Dans un communiqué laconique, le nouveau CEO de Viadeo Renier Lemmens a demandé la suspension du cours de l'action après de gros problèmes de financement. "Comme nous l’avons annoncé, notre société ne réussira pas à mener à bien sa stratégie de redéploiement avec la trésorerie limitée dont elle dispose. À l’heure actuelle, il semble peu probable que nous puissions sécuriser de nouvelles sources de financement et nous explorons des solutions alternatives". Le groupe, qui dispose d’une trésorerie de 1,3 million d'euros (montant non audité) en tenant compte du décalage de décaissements, cherche toujours des solutions pour consolider son bilan comme l'expliquait Renier Lemmens le 13 octobre dernier. "La recherche active d`investisseurs s'avère plus longue que prévu et son issue est aujourd'hui incertaine. Pour éviter des problèmes de trésorerie, cette recherche doit aboutir avant la fin de l`année. Nous sommes actuellement en discussion avec plusieurs partenaires intéressés qui étudient différentes possibilités".

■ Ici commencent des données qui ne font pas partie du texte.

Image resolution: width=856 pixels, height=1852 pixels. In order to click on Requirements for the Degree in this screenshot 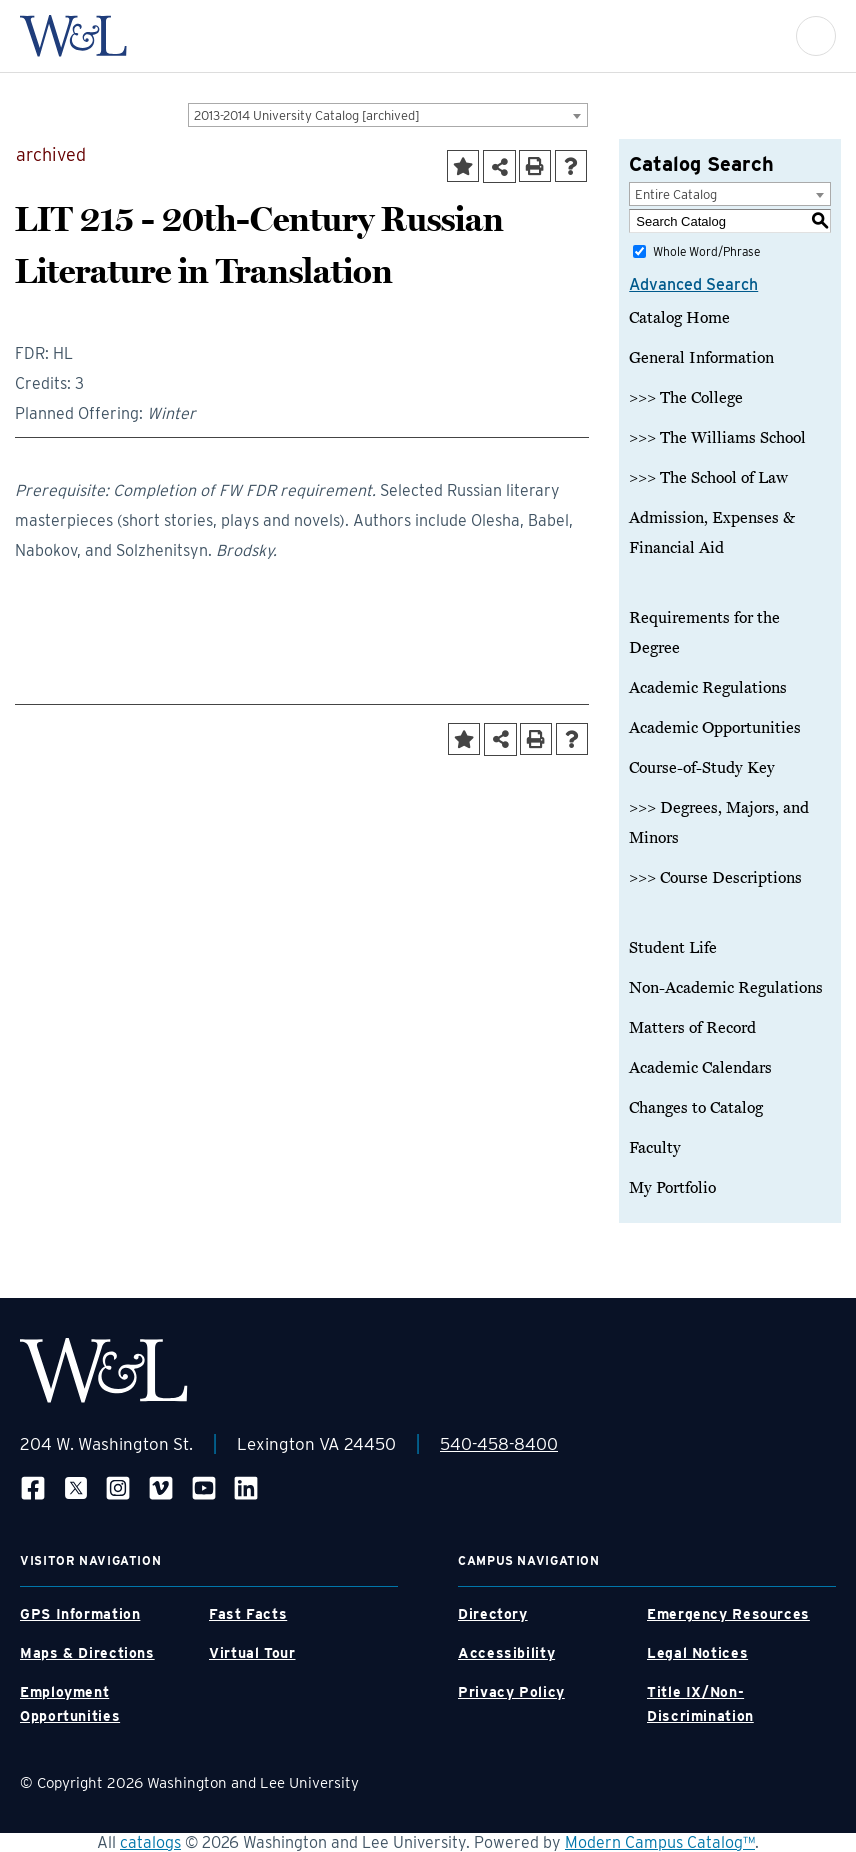, I will do `click(704, 633)`.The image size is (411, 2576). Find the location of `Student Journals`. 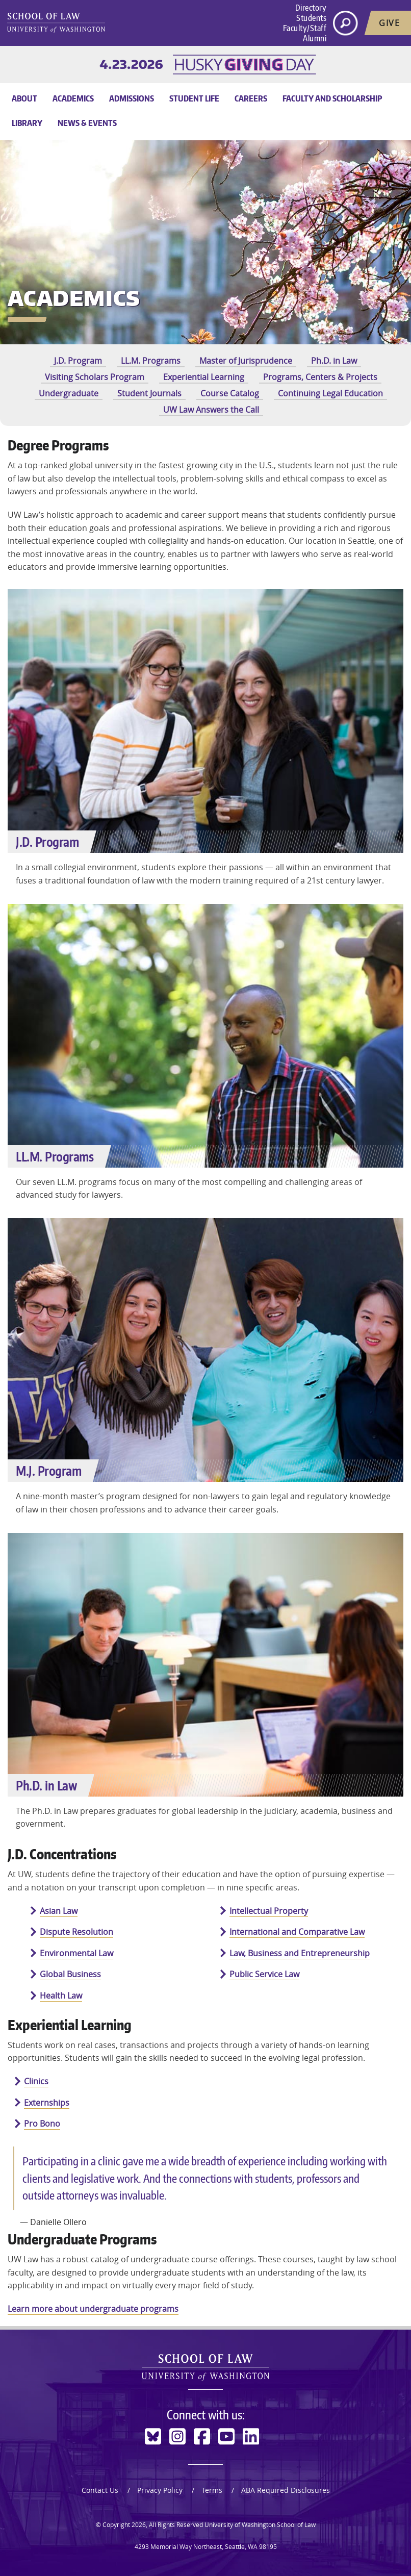

Student Journals is located at coordinates (149, 393).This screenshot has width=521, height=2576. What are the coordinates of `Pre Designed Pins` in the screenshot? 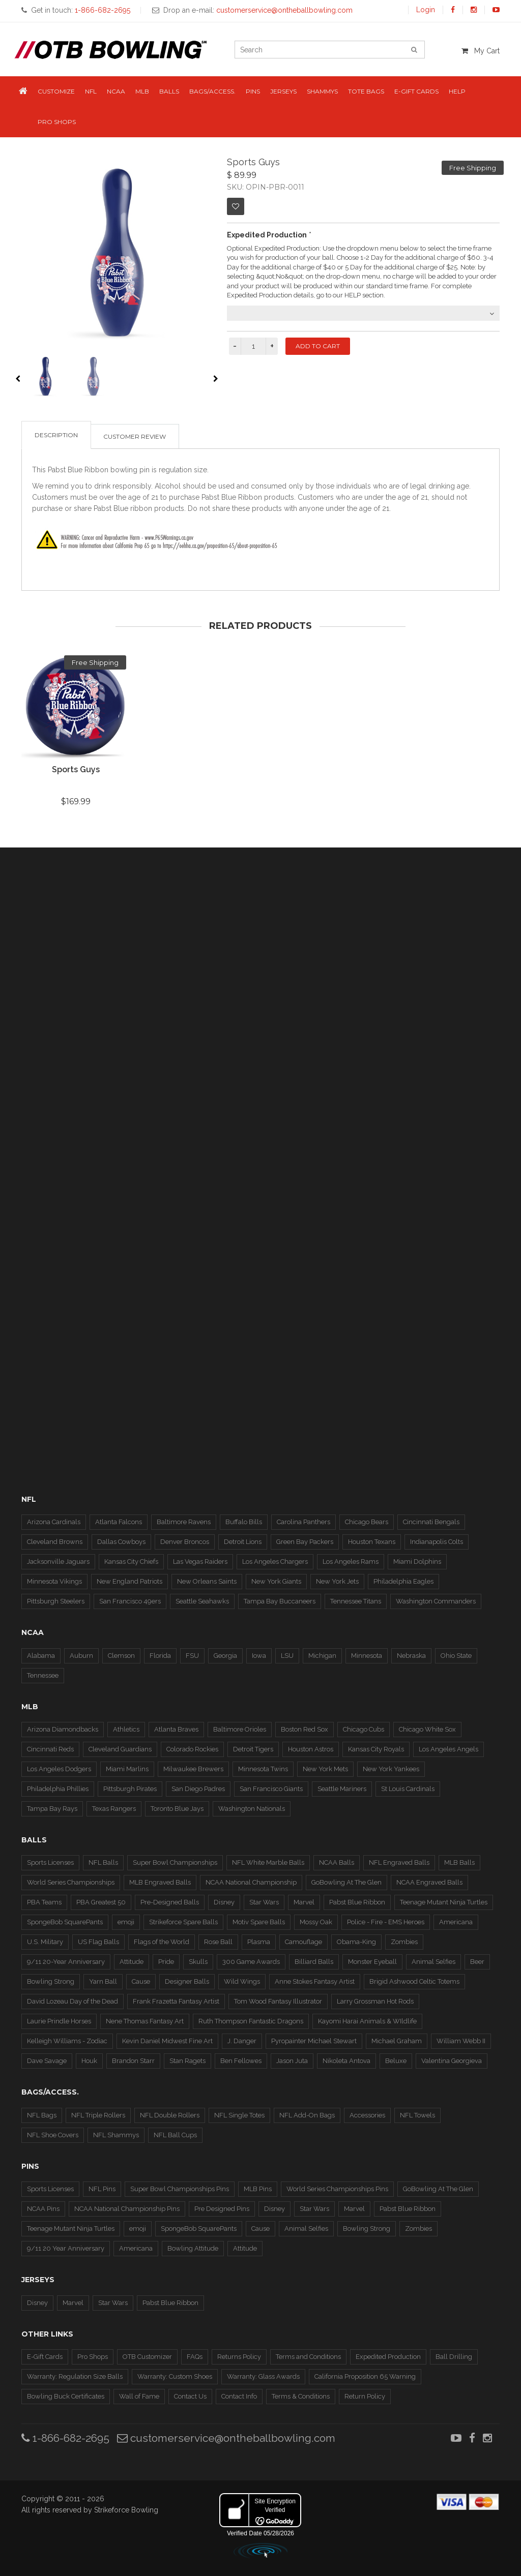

Au stade actuel, "les actionnaires actuels devraient considérer le titre Viadeo comme un investissement spéculatif", a également déclaré le PDG du groupe. Arrivé à la tête de la société en janvier en remplacement de Dan Serfaty, un des fondateurs du réseau social professionnel, Renier Lemmens avait la lourde tâche de mettre en place la nouvelle stratégie du groupe, orientée dorénavant vers le B-to-B (vers les entreprises) et recentrée sur ses activités françaises après la cession de sa filiale Tianji en Chine. Introduit en juillet 2014 à la Bourse de Paris, Viadeo a connu une histoire boursière difficile. Concurrencée par LinkedIn, la société a vu sa capitalisation fondre de 93% en l'espace d'un peu plus de deux ans, passant de 170 millions d'euros (17,1 euros par action), à seulement 10 millions d'euros (99 cents par action).